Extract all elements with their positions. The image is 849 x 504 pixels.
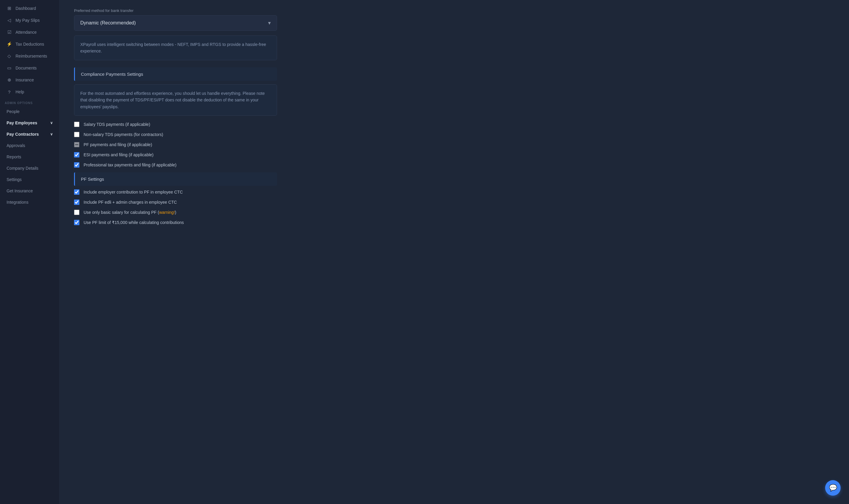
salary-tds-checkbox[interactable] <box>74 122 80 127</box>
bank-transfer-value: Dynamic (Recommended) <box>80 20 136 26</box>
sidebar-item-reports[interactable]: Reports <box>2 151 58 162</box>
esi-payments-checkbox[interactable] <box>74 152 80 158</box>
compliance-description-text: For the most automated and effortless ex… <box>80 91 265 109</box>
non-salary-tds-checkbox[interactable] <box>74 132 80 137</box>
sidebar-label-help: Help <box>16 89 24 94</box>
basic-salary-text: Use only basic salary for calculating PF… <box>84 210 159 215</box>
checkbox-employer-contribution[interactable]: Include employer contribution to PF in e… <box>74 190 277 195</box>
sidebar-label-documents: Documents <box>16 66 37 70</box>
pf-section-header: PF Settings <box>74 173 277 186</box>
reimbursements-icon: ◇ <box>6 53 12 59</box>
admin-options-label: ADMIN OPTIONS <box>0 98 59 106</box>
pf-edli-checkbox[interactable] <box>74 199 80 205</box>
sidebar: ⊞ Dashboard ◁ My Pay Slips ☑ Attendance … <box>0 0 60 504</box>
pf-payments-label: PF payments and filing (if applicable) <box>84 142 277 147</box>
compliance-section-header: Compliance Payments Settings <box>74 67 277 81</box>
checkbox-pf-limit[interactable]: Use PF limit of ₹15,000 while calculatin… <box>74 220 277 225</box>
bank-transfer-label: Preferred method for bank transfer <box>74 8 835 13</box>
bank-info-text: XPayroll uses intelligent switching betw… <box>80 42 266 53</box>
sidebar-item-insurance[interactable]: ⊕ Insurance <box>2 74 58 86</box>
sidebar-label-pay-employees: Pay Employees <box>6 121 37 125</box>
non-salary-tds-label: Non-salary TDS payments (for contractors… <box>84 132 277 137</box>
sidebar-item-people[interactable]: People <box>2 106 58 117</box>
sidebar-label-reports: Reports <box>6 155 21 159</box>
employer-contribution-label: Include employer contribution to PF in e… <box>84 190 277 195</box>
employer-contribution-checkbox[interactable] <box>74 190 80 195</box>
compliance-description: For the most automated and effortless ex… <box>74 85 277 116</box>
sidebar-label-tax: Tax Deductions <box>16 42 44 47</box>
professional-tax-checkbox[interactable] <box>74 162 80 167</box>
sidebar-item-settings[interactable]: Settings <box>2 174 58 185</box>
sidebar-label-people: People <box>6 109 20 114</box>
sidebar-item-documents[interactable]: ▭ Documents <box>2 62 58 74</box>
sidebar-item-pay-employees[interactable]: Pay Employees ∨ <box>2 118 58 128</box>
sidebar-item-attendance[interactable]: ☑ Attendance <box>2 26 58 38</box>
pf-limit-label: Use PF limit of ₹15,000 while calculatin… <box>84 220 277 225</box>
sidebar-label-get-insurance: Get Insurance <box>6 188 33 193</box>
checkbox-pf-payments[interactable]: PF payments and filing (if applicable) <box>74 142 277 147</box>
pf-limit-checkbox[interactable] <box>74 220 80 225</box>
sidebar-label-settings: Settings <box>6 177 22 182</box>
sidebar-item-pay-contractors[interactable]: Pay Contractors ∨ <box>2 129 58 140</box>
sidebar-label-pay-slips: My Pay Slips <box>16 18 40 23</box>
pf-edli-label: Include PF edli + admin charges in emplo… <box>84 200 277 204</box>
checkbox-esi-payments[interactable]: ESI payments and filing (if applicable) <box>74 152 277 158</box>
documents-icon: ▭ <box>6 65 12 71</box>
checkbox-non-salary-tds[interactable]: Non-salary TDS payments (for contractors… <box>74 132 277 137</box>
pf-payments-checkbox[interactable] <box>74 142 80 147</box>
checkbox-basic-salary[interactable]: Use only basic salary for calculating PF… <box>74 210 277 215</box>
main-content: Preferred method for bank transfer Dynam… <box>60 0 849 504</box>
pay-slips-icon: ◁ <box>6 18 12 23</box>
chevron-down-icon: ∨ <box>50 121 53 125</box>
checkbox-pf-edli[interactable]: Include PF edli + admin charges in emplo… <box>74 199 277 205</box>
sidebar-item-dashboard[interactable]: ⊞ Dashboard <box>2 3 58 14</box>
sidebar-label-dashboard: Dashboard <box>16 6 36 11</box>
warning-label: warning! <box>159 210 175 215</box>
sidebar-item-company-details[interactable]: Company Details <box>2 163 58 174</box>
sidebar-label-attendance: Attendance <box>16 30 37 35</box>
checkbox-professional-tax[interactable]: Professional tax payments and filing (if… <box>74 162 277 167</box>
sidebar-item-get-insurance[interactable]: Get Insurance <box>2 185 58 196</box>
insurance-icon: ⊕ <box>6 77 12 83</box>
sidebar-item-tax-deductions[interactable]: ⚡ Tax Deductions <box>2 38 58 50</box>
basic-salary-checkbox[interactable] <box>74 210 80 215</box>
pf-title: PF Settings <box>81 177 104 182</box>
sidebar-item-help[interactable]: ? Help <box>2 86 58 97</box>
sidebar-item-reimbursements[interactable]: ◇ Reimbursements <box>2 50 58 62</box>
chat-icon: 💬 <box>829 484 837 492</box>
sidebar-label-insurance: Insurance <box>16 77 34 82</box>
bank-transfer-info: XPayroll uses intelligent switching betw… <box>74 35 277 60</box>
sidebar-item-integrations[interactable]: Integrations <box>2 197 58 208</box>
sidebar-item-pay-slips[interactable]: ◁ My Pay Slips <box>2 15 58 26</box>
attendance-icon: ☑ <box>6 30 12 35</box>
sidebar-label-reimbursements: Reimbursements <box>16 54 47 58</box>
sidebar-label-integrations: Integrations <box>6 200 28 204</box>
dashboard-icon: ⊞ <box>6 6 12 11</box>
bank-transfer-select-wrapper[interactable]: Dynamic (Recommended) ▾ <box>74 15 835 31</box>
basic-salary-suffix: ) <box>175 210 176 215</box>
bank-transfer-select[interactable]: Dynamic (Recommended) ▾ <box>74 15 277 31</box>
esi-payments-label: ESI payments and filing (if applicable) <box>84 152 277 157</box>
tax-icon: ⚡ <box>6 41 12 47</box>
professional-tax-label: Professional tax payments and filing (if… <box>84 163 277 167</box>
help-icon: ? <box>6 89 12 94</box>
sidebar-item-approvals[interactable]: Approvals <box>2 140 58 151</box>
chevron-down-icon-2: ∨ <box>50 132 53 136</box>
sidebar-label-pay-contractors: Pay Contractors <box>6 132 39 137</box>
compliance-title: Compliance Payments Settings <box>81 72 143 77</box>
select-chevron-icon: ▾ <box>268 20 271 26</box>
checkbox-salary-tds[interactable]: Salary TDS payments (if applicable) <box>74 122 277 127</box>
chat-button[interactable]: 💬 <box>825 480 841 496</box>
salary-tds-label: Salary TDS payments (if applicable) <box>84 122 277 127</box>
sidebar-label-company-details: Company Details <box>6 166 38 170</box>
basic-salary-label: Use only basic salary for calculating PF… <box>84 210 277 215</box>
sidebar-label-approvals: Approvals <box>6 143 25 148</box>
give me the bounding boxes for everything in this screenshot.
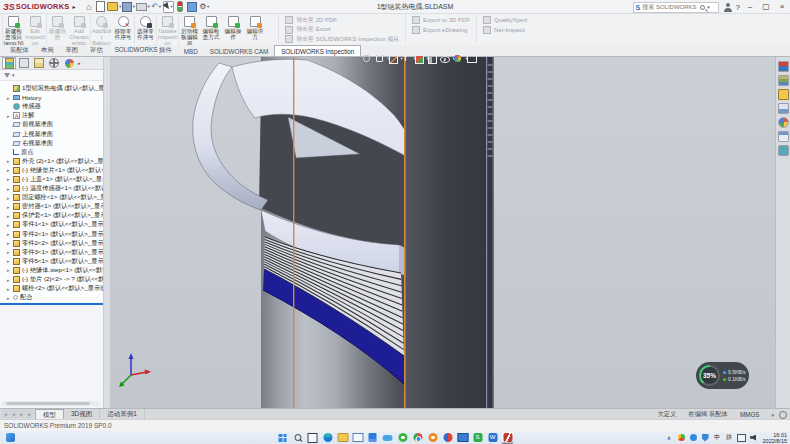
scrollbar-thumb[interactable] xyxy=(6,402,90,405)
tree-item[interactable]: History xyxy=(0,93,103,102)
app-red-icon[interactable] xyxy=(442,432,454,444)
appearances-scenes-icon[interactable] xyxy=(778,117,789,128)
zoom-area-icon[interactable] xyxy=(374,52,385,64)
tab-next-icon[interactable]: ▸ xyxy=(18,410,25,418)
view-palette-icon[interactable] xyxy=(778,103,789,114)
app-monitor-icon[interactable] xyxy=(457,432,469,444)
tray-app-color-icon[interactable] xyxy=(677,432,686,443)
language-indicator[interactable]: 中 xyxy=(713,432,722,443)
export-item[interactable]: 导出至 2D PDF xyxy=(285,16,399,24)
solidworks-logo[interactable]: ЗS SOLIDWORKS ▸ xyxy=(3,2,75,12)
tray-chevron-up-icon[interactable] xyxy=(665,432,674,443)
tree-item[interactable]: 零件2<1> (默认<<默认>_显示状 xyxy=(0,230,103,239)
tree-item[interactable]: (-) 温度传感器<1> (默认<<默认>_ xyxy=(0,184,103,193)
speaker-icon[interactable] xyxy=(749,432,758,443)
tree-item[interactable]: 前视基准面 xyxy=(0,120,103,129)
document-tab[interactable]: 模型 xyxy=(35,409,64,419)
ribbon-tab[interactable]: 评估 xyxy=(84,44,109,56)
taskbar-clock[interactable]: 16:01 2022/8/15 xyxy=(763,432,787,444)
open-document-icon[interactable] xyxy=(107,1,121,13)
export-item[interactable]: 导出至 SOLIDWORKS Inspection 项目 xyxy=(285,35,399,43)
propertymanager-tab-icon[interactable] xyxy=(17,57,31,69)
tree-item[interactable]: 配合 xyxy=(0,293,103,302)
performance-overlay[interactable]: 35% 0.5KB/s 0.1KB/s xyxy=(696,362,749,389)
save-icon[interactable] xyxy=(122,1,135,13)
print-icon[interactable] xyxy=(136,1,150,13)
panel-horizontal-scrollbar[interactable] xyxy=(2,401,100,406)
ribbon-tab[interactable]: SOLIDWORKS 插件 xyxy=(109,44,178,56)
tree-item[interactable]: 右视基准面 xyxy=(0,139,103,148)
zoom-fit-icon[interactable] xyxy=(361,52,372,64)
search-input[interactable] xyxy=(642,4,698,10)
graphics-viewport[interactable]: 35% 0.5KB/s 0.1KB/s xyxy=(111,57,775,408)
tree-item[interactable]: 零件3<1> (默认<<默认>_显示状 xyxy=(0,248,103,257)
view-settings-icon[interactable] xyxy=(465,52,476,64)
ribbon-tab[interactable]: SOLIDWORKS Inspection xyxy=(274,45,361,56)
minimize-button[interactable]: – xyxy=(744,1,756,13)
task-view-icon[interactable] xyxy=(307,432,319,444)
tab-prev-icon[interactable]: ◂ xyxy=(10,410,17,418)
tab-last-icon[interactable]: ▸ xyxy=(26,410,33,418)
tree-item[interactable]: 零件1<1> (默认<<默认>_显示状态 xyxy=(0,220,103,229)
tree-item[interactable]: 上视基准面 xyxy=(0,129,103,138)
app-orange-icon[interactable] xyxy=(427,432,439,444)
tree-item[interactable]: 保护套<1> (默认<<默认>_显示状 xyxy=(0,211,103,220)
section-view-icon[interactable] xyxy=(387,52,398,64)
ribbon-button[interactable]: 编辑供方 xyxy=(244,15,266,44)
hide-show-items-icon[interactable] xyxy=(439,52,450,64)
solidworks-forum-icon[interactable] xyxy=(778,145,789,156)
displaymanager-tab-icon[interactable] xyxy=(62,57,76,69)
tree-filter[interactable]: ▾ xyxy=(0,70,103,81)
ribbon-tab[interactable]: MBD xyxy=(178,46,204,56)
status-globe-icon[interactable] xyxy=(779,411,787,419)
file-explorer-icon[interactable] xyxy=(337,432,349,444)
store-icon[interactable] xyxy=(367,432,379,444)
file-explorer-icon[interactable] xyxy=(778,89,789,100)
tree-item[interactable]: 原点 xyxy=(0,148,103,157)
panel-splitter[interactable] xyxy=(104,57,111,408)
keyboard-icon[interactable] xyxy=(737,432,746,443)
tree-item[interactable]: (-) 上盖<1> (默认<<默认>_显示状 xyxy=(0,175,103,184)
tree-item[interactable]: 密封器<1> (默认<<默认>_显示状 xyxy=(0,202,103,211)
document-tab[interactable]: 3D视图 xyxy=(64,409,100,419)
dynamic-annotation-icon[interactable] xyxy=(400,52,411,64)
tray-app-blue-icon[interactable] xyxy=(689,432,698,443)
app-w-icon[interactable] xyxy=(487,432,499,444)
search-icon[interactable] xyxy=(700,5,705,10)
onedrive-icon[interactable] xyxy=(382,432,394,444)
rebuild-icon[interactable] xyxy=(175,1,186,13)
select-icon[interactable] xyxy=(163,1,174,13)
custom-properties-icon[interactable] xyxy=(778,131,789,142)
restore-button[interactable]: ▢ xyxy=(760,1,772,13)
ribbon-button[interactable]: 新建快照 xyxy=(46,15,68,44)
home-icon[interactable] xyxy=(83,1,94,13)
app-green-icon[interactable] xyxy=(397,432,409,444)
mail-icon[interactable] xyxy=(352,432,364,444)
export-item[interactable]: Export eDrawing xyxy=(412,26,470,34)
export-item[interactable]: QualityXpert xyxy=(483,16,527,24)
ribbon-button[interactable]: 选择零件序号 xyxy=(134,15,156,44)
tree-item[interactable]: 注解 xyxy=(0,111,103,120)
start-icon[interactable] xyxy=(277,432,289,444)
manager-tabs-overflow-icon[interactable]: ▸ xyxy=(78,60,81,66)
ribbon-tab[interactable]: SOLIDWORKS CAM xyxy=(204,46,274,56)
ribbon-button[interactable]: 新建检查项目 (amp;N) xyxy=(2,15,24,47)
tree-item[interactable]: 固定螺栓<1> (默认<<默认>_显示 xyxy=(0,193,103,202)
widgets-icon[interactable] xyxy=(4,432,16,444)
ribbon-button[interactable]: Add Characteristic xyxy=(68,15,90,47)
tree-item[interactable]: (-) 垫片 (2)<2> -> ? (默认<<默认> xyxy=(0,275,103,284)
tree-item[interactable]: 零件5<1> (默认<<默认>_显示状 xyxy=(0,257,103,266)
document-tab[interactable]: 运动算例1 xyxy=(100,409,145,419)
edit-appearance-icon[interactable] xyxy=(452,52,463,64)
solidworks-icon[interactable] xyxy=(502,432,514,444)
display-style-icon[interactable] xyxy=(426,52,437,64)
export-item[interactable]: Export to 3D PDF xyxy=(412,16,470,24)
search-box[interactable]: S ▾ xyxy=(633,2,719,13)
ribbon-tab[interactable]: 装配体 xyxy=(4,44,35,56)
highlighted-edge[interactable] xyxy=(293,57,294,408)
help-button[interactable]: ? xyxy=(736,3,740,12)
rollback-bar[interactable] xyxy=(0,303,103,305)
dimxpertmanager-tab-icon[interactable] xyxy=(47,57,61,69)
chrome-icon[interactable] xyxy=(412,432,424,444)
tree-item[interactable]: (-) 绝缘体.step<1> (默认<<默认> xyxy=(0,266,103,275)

→ Task to complete: Go through the listing above and find each line that contains "button", then copy it.

→ Task result:
chat-button[interactable]: 💬 <box>825 480 841 496</box>
minimize-button[interactable]: – xyxy=(744,1,756,13)
ribbon-button[interactable]: 编辑供方 xyxy=(244,15,266,44)
restore-button[interactable]: ▢ xyxy=(760,1,772,13)
ribbon-button[interactable]: 新建快照 xyxy=(46,15,68,44)
ribbon-button[interactable]: 选择零件序号 xyxy=(134,15,156,44)
ribbon-button[interactable]: 新建检查项目 (amp;N) xyxy=(2,15,24,47)
ribbon-button[interactable]: Add Characteristic xyxy=(68,15,90,47)
help-button[interactable]: ? xyxy=(736,3,740,12)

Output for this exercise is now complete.